TASK DESCRIPTION:
Pictures stay out of your copy, but everything else in the records below must be repeated exactly.

RECORDS SUPPLIED:
··········
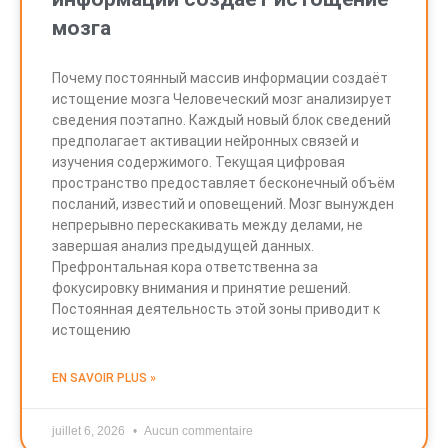
мозга
Почему постоянный массив информации создаёт
истощение мозга Человеческий мозг анализирует
сведения поэтапно. Каждый новый блок сведений
предполагает активации нейронных связей и
изучения содержимого. Текущая цифровая
пространство предоставляет бесконечный объём
посланий, известий и оповещений. Мозг вынужден
непрерывно перескакивать между делами, не
завершая анализ предыдущей данных.
Префронтальная кора ответственна за
фокусировку внимания и принятие решений.
Постоянная деятельность этой зоны приводит к
истощению
EN SAVOIR PLUS »
juillet 6, 2026
Aucun commentaire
··········
PROBLEM SOLUTION:
мозга
Почему постоянный массив информации создаёт
истощение мозга Человеческий мозг анализирует
сведения поэтапно. Каждый новый блок сведений
предполагает активации нейронных связей и
изучения содержимого. Текущая цифровая
пространство предоставляет бесконечный объём
посланий, известий и оповещений. Мозг вынужден
непрерывно перескакивать между делами, не
завершая анализ предыдущей данных.
Префронтальная кора ответственна за
фокусировку внимания и принятие решений.
Постоянная деятельность этой зоны приводит к
истощению
EN SAVOIR PLUS »
juillet 6, 2026
Aucun commentaire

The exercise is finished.